(Items from a data source)
-=-=-=-=-
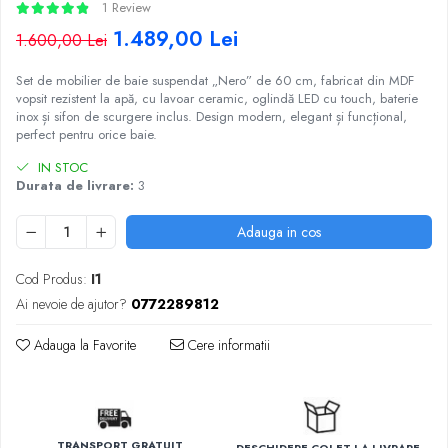
1 Review
1.489,00 Lei
1.600,00 Lei
Set de mobilier de baie suspendat „Nero” de 60 cm, fabricat din MDF
vopsit rezistent la apă, cu lavoar ceramic, oglindă LED cu touch, baterie
inox și sifon de scurgere inclus. Design modern, elegant și funcțional,
perfect pentru orice baie.
IN STOC
Durata de livrare:
3
Adauga in cos
Cod Produs:
I1
Ai nevoie de ajutor?
0772289812
Adauga la Favorite
Cere informatii
TRANSPORT GRATUIT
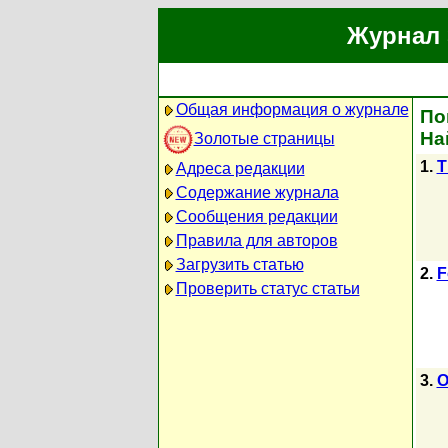
Журнал 
Общая информация о журнале
По
На
Золотые страницы
1.
T
Адреса редакции
Содержание журнала
Сообщения редакции
Правила для авторов
Загрузить статью
2.
F
Проверить статус статьи
3.
O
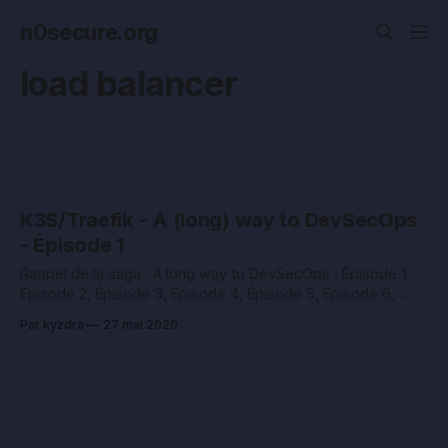
n0secure.org
load balancer
K3S/Traefik - A (long) way to DevSecOps
- Épisode 1
Rappel de la saga : A long way to DevSecOps : Épisode 1,
Épisode 2, Épisode 3, Épisode 4, Épisode 5, Épisode 6,
Épisode 7, Épisode 8. J’espère aussi faire de la « dé-
Par kyzdra
27 mai 2020
offuscation » de mots clés barbares martelés ici ou là dans
toute bonne présentation commerciale. K3S Le
commencement K3S est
-=-=-=-=-
What number of lines in the data above include the string "Épisode"? Answer with that number only.

Response area: 4